Sinn Fein refused to agree to a meeting linked to the large-scale jubilee party which is to be held in the grounds of Stormont, the Belfast seat of government.
Although the party has brushed aside many of its old taboos in recent years, it clearly drew the line at having Mr McGuinness, who is Northern Ireland's deputy first minister, associated with the spectacle of more than ten thousand flag-waving royalists.
Sinn Fein president Gerry Adams said: "This will understandably cause difficulty for republicans and nationalists, especially those who have suffered at the hands of British forces." But he added that the move reflected a "genuine desire to embrace our unionist neighbours".
It was announced that the Queen will meet Mr McGuinness, a former IRA commander, in an Anglo-Irish setting rather than at a specifically British event. This will not be a jubilee event, but a reception organised by Cooperation Ireland, a peace-building charity.
The organisation said it would invite "a small number of guests to recognise and celebrate the transformational strength of the arts and culture across the community in Northern Ireland and throughout Ireland."
Those invited will include Mr McGuinness and his unionist partner in government, first minister Peter Robinson.
The Queen, who is due to visit Northern Ireland on Tuesday and Wednesday, is joint patron of Co-operation Ireland with Irish President Michael D. Higgins.
The Sinn Fein decision was widely seen as inevitable since the republicans are regarded as having missed a trick when they boycotted the Queen's visit to Dublin a year ago.

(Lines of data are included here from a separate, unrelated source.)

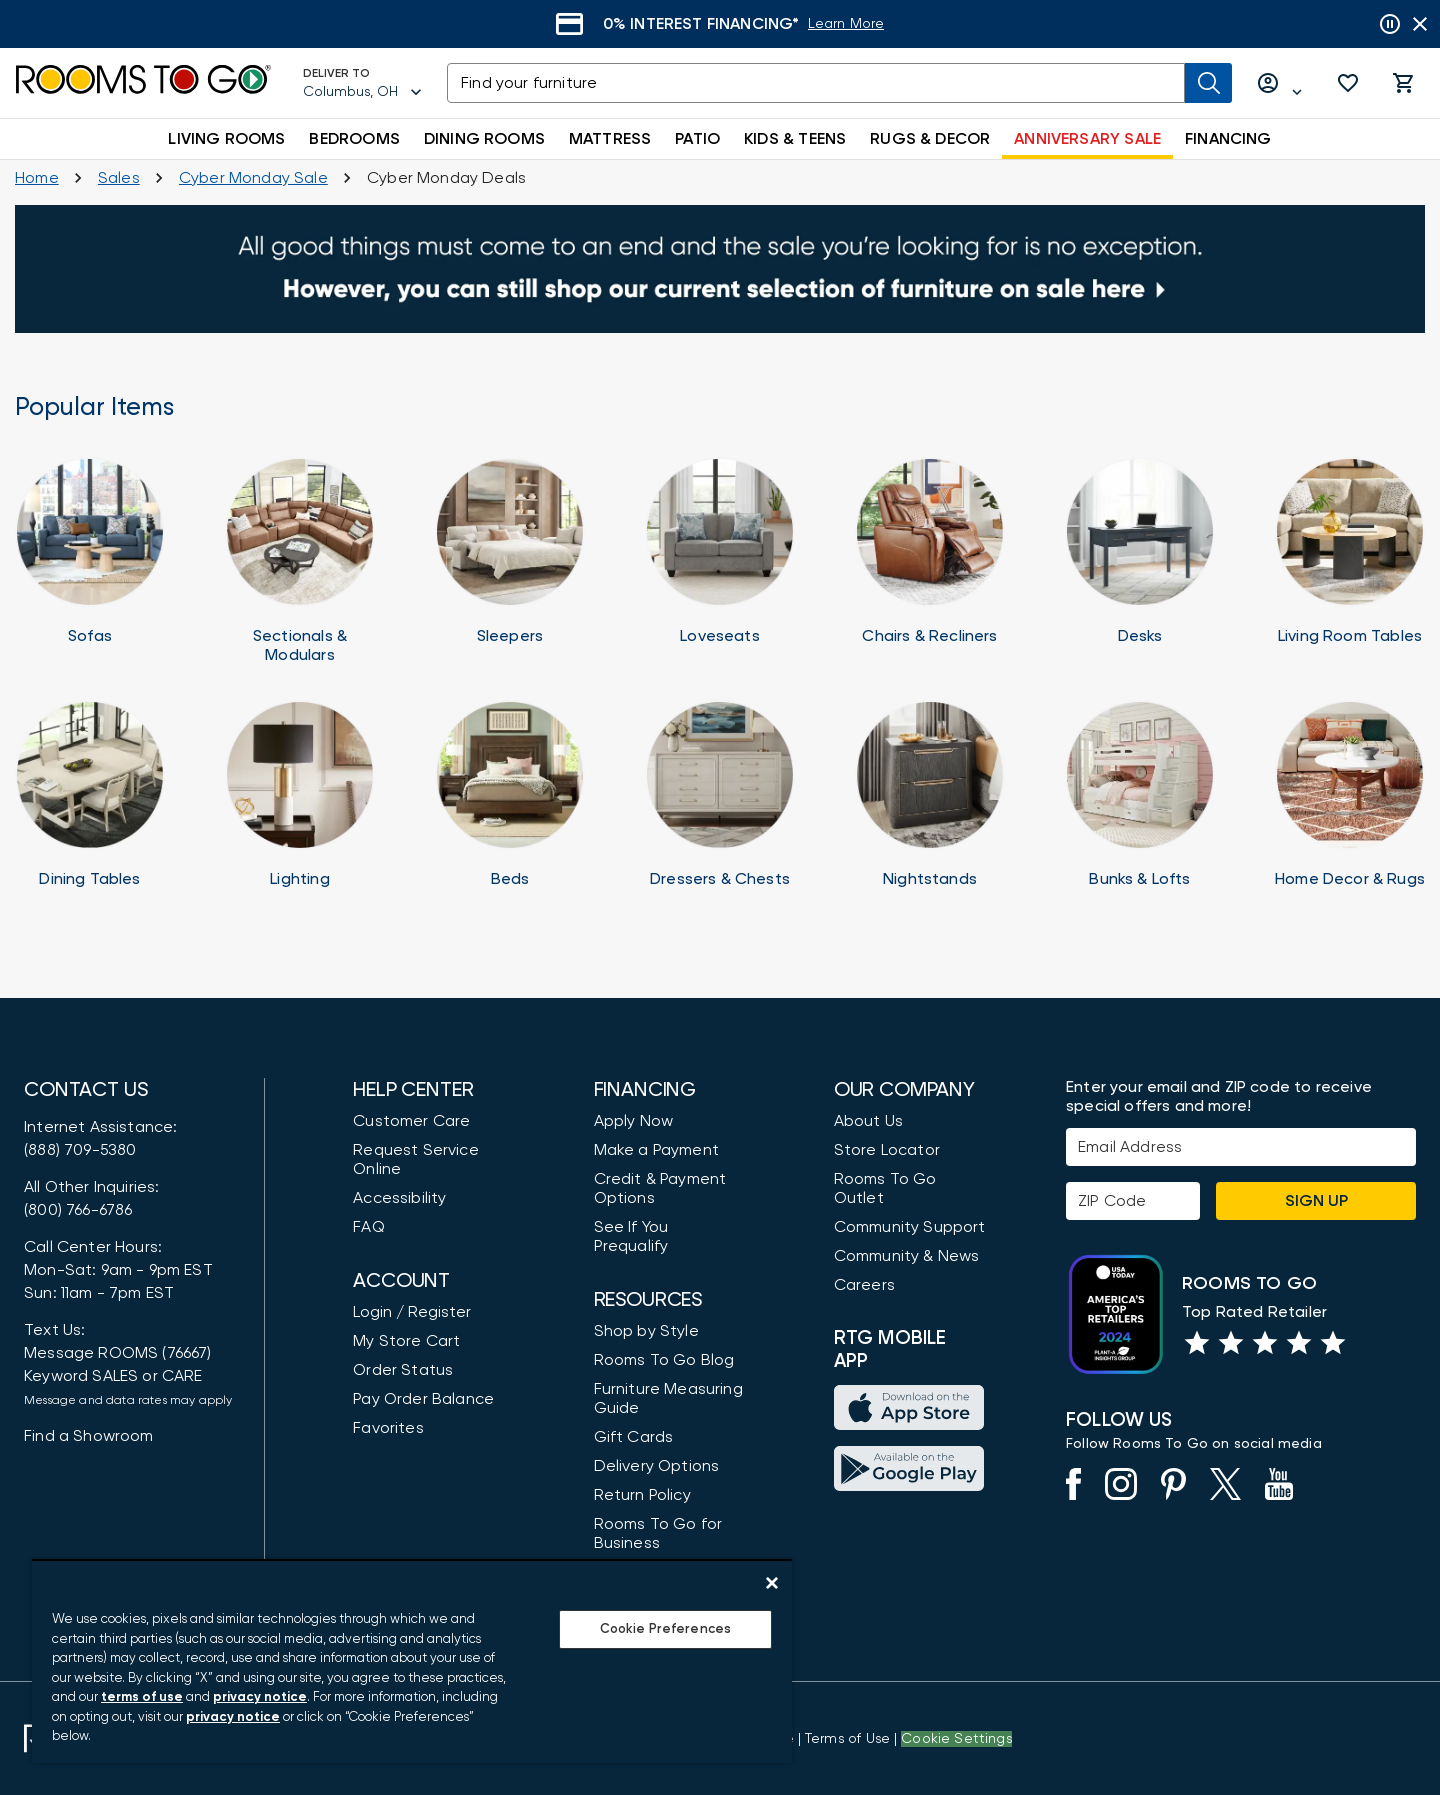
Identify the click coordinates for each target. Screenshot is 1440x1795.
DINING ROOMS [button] (484, 139)
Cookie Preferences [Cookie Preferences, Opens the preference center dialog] (665, 1629)
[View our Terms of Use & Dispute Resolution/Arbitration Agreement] (847, 1739)
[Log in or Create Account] (1280, 83)
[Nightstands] (930, 804)
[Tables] (1350, 561)
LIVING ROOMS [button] (226, 139)
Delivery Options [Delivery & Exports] (657, 1466)
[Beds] (510, 804)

That visit was hailed as a resounding success and indeed a historic moment in Anglo-Irish relations, especially when the Queen dressed in green and, to general surprise and delight, spoke several words of Irish in a speech.
She was applauded for being prepared to consign decades of Anglo-Irish friction to the past. In meeting Mr McGuinness she will be aware that the organisation he once led assassinated her relative, Lord Mountbatten.

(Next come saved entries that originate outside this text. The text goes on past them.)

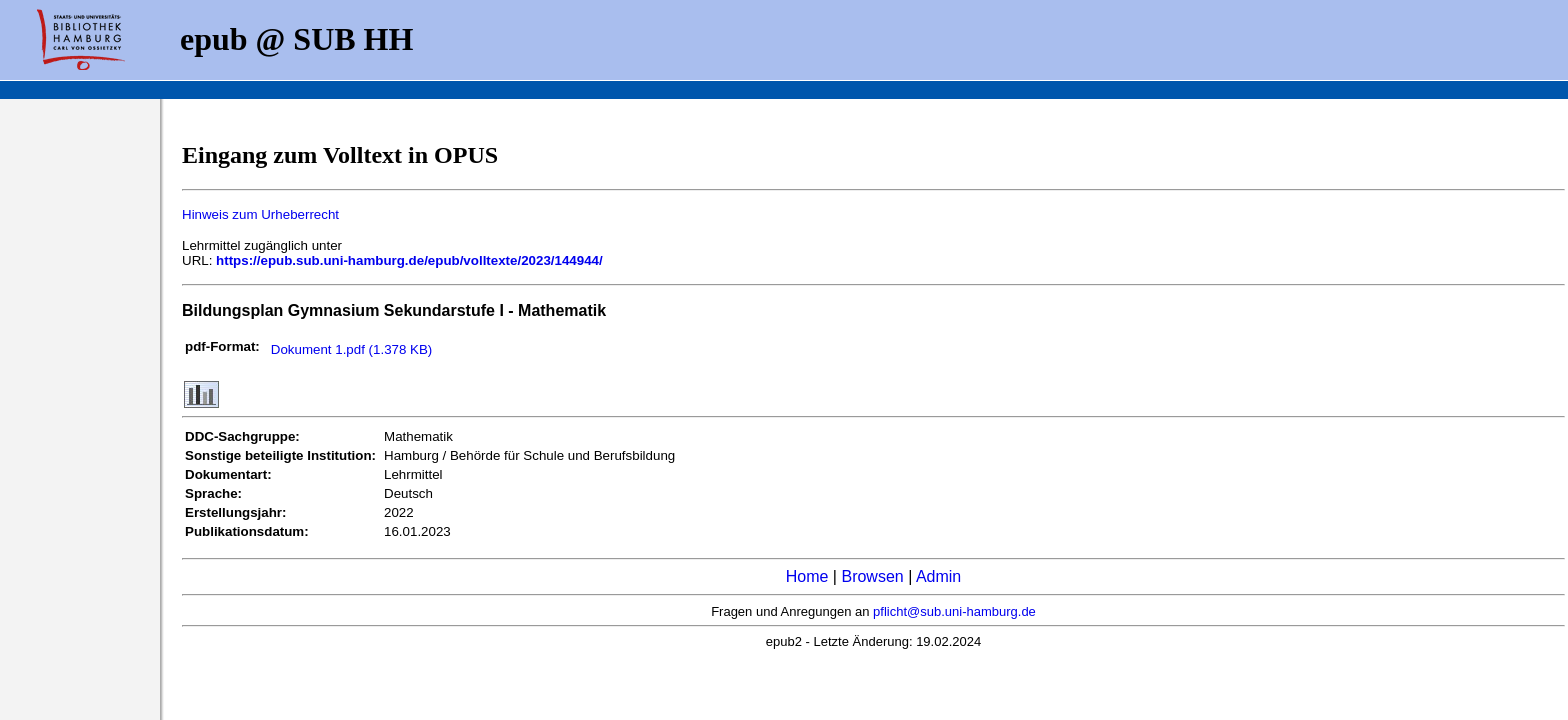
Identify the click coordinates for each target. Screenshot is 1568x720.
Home (807, 576)
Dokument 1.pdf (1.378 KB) (352, 349)
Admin (938, 576)
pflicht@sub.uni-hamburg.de (954, 611)
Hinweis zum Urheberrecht (260, 214)
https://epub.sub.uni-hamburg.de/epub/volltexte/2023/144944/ (409, 260)
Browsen (872, 576)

On that occasion Sinn Fein found itself excluded from the general outpouring of goodwill. The irony was that the party has often been prepared to discard many facets of traditional republican policy, but during that royal event it held back.
There have been some low-level rumbles of discontent among republican ranks about a meeting with the Queen, who is immensely popular among Northern Ireland Protestants but holds less appeal for many Catholics and nationalists.
But there has been no outright opposition from within republican ranks, with most activists appearing relatively relaxed about the prospect.
The charity's chief executive Peter Sheridan, a former Belfast police officer, said of the reception: "It is something that demonstrates to ordinary people out there that we have gotten to the stage where we can acknowledge each other with respect." He described it as "part of the healing process."